Dataset entries:

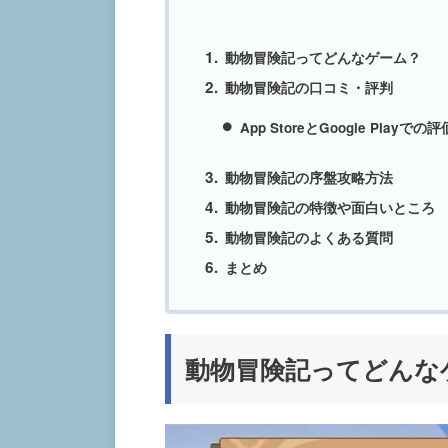
動物冒険記ってどんなゲーム？
動物冒険記の口コミ・評判
App StoreとGoogle Playでの評
動物冒険記の序盤攻略方法
動物冒険記の特徴や面白いところ
動物冒険記のよくある質問
まとめ
動物冒険記ってどんな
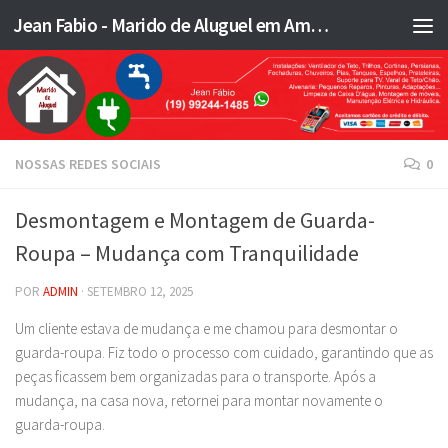
Jean Fabio - Marido de Aluguel em Americana SP e região - JFMA
Skip to content
NOSSAS REDES SOCIAIS
0
Desmontagem e Montagem de Guarda-
Roupa – Mudança com Tranquilidade
POR
ADMIN
·
SETEMBRO 12, 2025
Um cliente estava de mudança e me chamou para desmontar o
guarda-roupa. Fiz todo o processo com cuidado, garantindo que as
peças ficassem bem organizadas para o transporte. Após a
mudança, na casa nova, retornei para montar novamente o
guarda-roupa.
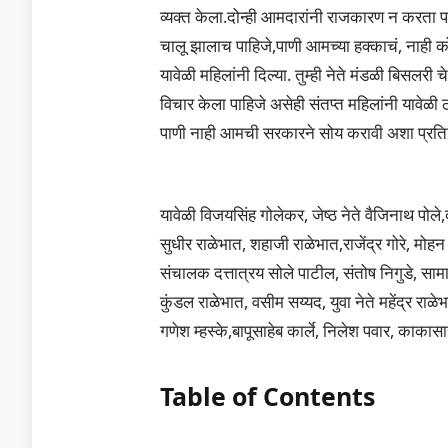
व्यक्त केला.दोन्ही आमदारांनी राजकारण न करता पा
चालू झालाच पाहिजे,पाणी आमच्या हक्काचं, नाही को
यावेळी महिलांनी दिल्या. तुम्ही नेते मंडळी बिसलरी
विचार केला पाहिजे असेही संतप्त महिलांनी यावे
पाणी नाही आमची सरकारने सोय करावी अशा प्रतिक्र
यावेळी विजयसिंह गोलेकर, जेष्ठ नेते वैजिनाथ पोले,द
सुधीर राळेभात, शहाजी राळेभात,राजेंद्र गोरे, मो
संचालक दत्तात्रय सोले पाटील, संतोष निगुडे, सामाज
कुंडल राळेभात, वसीम सय्यद, युवा नेते महेंद्र राळ
गणेश म्हस्के,बापूसाहेब कार्ले, निलेश पवार, काक
Table of Contents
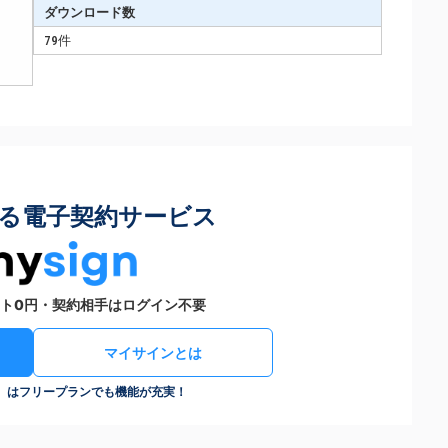
ダウンロード数
79件
る電子契約サービス
ト0円・契約相手はログイン不要
マイサインとは
n）はフリープランでも機能が充実！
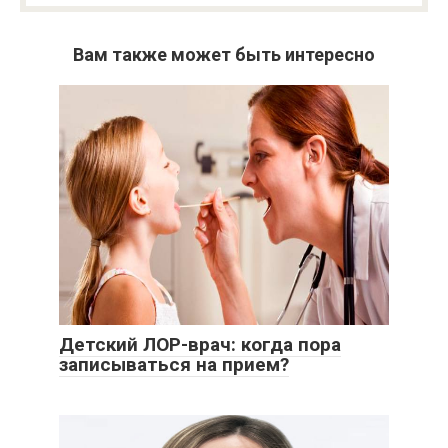
Вам также может быть интересно
Детский ЛОР-врач: когда пора
записываться на прием?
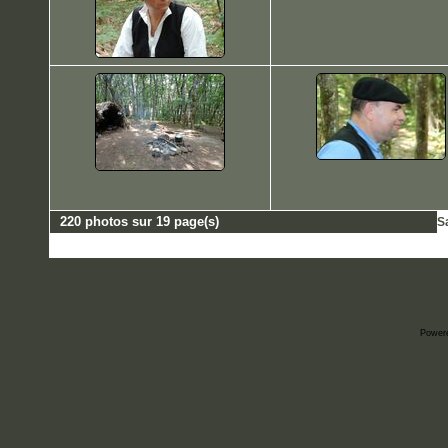
220 photos sur 19 page(s)
S
Power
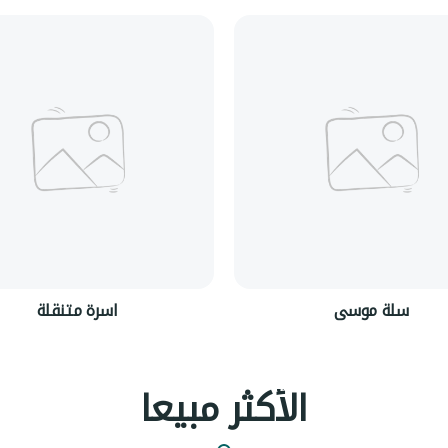
سلة موسى
اسرة متنقلة
الأكثر مبيعا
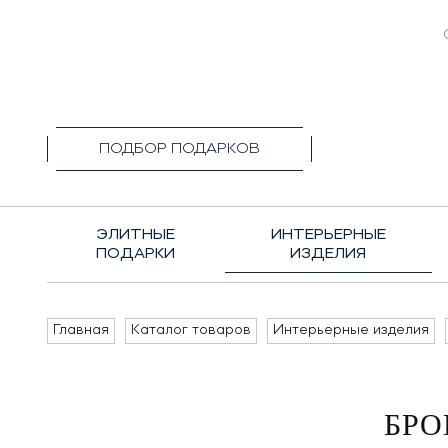
+7(495)1
ПОДБОР ПОДАРКОВ
ЭЛИТНЫЕ
ИНТЕРЬЕРНЫЕ
ПОДАРКИ
ИЗДЕЛИЯ
Главная
Каталог товаров
Интерьерные изделия
БРО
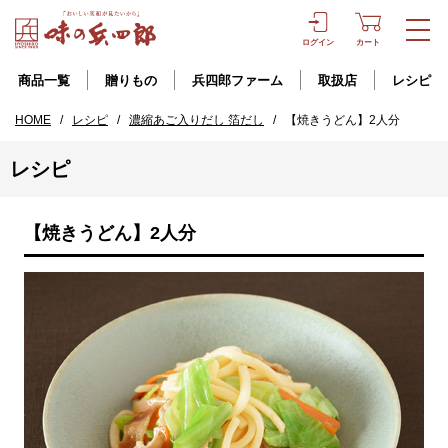
ログイン
カート
商品一覧
贈りもの
兵四郎ファーム
取扱店
レシピ
HOME
/
レシピ
/
濃縮あご入りだし 箔だし
/
【焼きうどん】2人分
レシピ
【焼きうどん】2人分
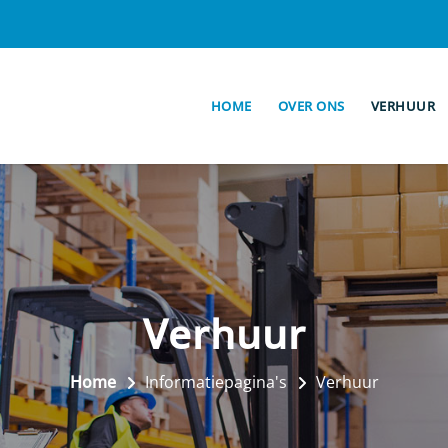
HOME
OVER ONS
VERHUUR
Verhuur
Home
Informatiepagina's
Verhuur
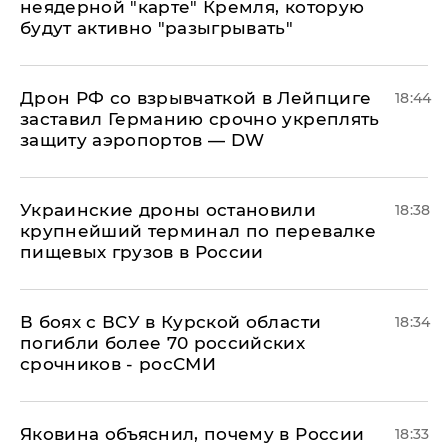
неядерной "карте" Кремля, которую
будут активно "разыгрывать"
​Дрон РФ со взрывчаткой в Лейпциге
18:44
заставил Германию срочно укреплять
защиту аэропортов — DW
Украинские дроны остановили
18:38
крупнейший терминал по перевалке
пищевых грузов в России
В боях с ВСУ в Курской области
18:34
погибли более 70 российских
срочников - росСМИ
Яковина объяснил, почему в России
18:33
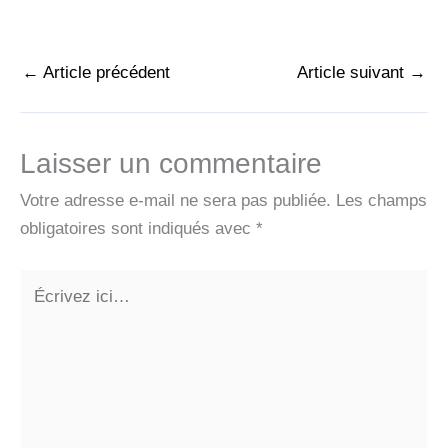
←
Article précédent
Article suivant
→
Laisser un commentaire
Votre adresse e-mail ne sera pas publiée.
Les champs
obligatoires sont indiqués avec
*
Écrivez
ici…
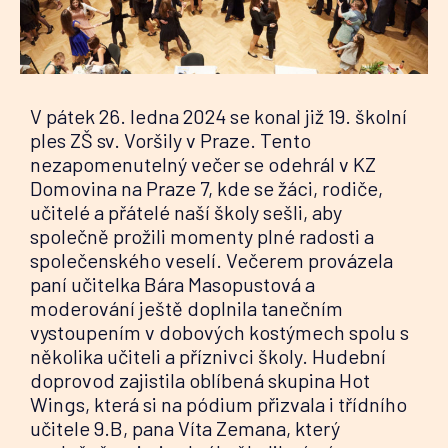
V pátek 26. ledna 2024 se konal již 19. školní
ples ZŠ sv. Voršily v Praze. Tento
nezapomenutelný večer se odehrál v KZ
Domovina na Praze 7, kde se žáci, rodiče,
učitelé a přátelé naší školy sešli, aby
společně prožili momenty plné radosti a
společenského veselí. Večerem provázela
paní učitelka Bára Masopustová a
moderování ještě doplnila tanečním
vystoupením v dobových kostýmech spolu s
několika učiteli a příznivci školy. Hudební
doprovod zajistila oblíbená skupina Hot
Wings, která si na pódium přizvala i třídního
učitele 9.B, pana Víta Zemana, který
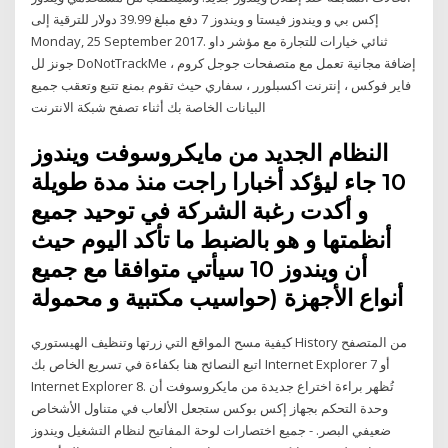
إكس بي و ويندوز فيستا و ويندوز 7 دفع مبلغ 39.99 دولار للترقية إلى
Monday, 25 September 2017. ثنائي خيارات للتجارة مع مؤشر داو
جونز لل DoNotTrackMe إضافة مجانية تعمل مع متصفحات جوجل كروم ،
فاير فوكس ، إنترنت اكسبلورر ، سفاري حيث تقوم بمنع تتبع وتعقب جميع
البيانات الخاصة بك أثناء تصفح شبكة الانترنت
النظام الجديد من مايكروسوفت ويندوز
10 جاء ليؤكد أخبارا راجت منذ مدة طويلة
و أكدت رغبة الشركة في توحيد جميع
أنظمتها و هو بالضبط ما تأكد اليوم حيث
أن ويندوز 10 سيأتي متوافقا مع جميع
أنواع الأجهزة (حواسيب مكتبية و محمولة
كيفية مسح المواقع التي زرتها وتنظيف الهيستوري History من المتصفح
اتبع النصائح هنا بكفاءة في تسريع الخاص بك Internet Explorer 7 أو
Internet Explorer 8. تُظهر براءة اختراع جديدة من مايكروسوفت أن
وحدة التحكم بجهاز إكس بوكس ستجعل الألعاب في متناول الأشخاص
ضعيفي البصر. - جميع اختصارات لوحة المفاتيح لنظام التشغيل ويندوز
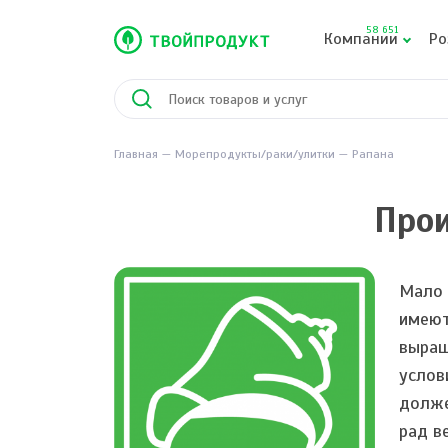
58 651
Компании
Ро
Главная
Морепродукты/раки/улитки
Рапана
Прои
Мало 
имеют
выращ
услов
долже
рад в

• [Exercise goal] When you print the entries, keep every line exactly as it is and drop the pictures.

• [Answer for the task]
動物冒険記ってどんなゲーム？
動物冒険記の口コミ・評判
App StoreとGoogle Playでの評
動物冒険記の序盤攻略方法
動物冒険記の特徴や面白いところ
動物冒険記のよくある質問
まとめ
動物冒険記ってどんな
Jean Fabio - Marido de Aluguel em Americana SP e região - JFMA
Skip to content
NOSSAS REDES SOCIAIS
0
Desmontagem e Montagem de Guarda-
Roupa – Mudança com Tranquilidade
POR
ADMIN
·
SETEMBRO 12, 2025
Um cliente estava de mudança e me chamou para desmontar o
guarda-roupa. Fiz todo o processo com cuidado, garantindo que as
peças ficassem bem organizadas para o transporte. Após a
mudança, na casa nova, retornei para montar novamente o
guarda-roupa.
व्यक्त केला.दोन्ही आमदारांनी राजकारण न करता पा
चालू झालाच पाहिजे,पाणी आमच्या हक्काचं, नाही को
यावेळी महिलांनी दिल्या. तुम्ही नेते मंडळी बिसलरी
विचार केला पाहिजे असेही संतप्त महिलांनी यावे
पाणी नाही आमची सरकारने सोय करावी अशा प्रतिक्र
यावेळी विजयसिंह गोलेकर, जेष्ठ नेते वैजिनाथ पोले,द
सुधीर राळेभात, शहाजी राळेभात,राजेंद्र गोरे, मो
संचालक दत्तात्रय सोले पाटील, संतोष निगुडे, सामाज
कुंडल राळेभात, वसीम सय्यद, युवा नेते महेंद्र राळ
गणेश म्हस्के,बापूसाहेब कार्ले, निलेश पवार, काक
Table of Contents
ダウンロード数
79件
る電子契約サービス
ト0円・契約相手はログイン不要
マイサインとは
n）はフリープランでも機能が充実！
Вам также может быть интересно
Детский ЛОР-врач: когда пора
записываться на прием?
220 photos sur 19 page(s)
S
Power
سلة موسى
اسرة متنقلة
الأكثر مبيعا
+7(495)1
ПОДБОР ПОДАРКОВ
ЭЛИТНЫЕ
ИНТЕРЬЕРНЫЕ
ПОДАРКИ
ИЗДЕЛИЯ
Главная
Каталог товаров
Интерьерные изделия
БРО
ログイン
カート
商品一覧
贈りもの
兵四郎ファーム
取扱店
レシピ
HOME
/
レシピ
/
濃縮あご入りだし 箔だし
/
【焼きうどん】2人分
レシピ
【焼きうどん】2人分
HOME
OVER ONS
VERHUUR
Verhuur
Home
Informatiepagina's
Verhuur
неядерной "карте" Кремля, которую
будут активно "разыгрывать"
​Дрон РФ со взрывчаткой в Лейпциге
18:44
заставил Германию срочно укреплять
защиту аэропортов — DW
Украинские дроны остановили
18:38
крупнейший терминал по перевалке
пищевых грузов в России
В боях с ВСУ в Курской области
18:34
погибли более 70 российских
срочников - росСМИ
Яковина объяснил, почему в России
18:33
←
Article précédent
Article suivant
→
Laisser un commentaire
Votre adresse e-mail ne sera pas publiée.
Les champs
obligatoires sont indiqués avec
*
Écrivez
ici…
V pátek 26. ledna 2024 se konal již 19. školní
ples ZŠ sv. Voršily v Praze. Tento
nezapomenutelný večer se odehrál v KZ
Domovina na Praze 7, kde se žáci, rodiče,
učitelé a přátelé naší školy sešli, aby
společně prožili momenty plné radosti a
společenského veselí. Večerem provázela
paní učitelka Bára Masopustová a
moderování ještě doplnila tanečním
vystoupením v dobových kostýmech spolu s
několika učiteli a příznivci školy. Hudební
doprovod zajistila oblíbená skupina Hot
Wings, která si na pódium přizvala i třídního
učitele 9.B, pana Víta Zemana, který
إكس بي و ويندوز فيستا و ويندوز 7 دفع مبلغ 39.99 دولار للترقية إلى
Monday, 25 September 2017. ثنائي خيارات للتجارة مع مؤشر داو
جونز لل DoNotTrackMe إضافة مجانية تعمل مع متصفحات جوجل كروم ،
فاير فوكس ، إنترنت اكسبلورر ، سفاري حيث تقوم بمنع تتبع وتعقب جميع
البيانات الخاصة بك أثناء تصفح شبكة الانترنت
النظام الجديد من مايكروسوفت ويندوز
10 جاء ليؤكد أخبارا راجت منذ مدة طويلة
و أكدت رغبة الشركة في توحيد جميع
أنظمتها و هو بالضبط ما تأكد اليوم حيث
أن ويندوز 10 سيأتي متوافقا مع جميع
أنواع الأجهزة (حواسيب مكتبية و محمولة
كيفية مسح المواقع التي زرتها وتنظيف الهيستوري History من المتصفح
اتبع النصائح هنا بكفاءة في تسريع الخاص بك Internet Explorer 7 أو
Internet Explorer 8. تُظهر براءة اختراع جديدة من مايكروسوفت أن
وحدة التحكم بجهاز إكس بوكس ستجعل الألعاب في متناول الأشخاص
ضعيفي البصر. - جميع اختصارات لوحة المفاتيح لنظام التشغيل ويندوز
58 651
Компании
Ро
Главная
Морепродукты/раки/улитки
Рапана
Прои
Мало 
имеют
выращ
услов
долже
рад в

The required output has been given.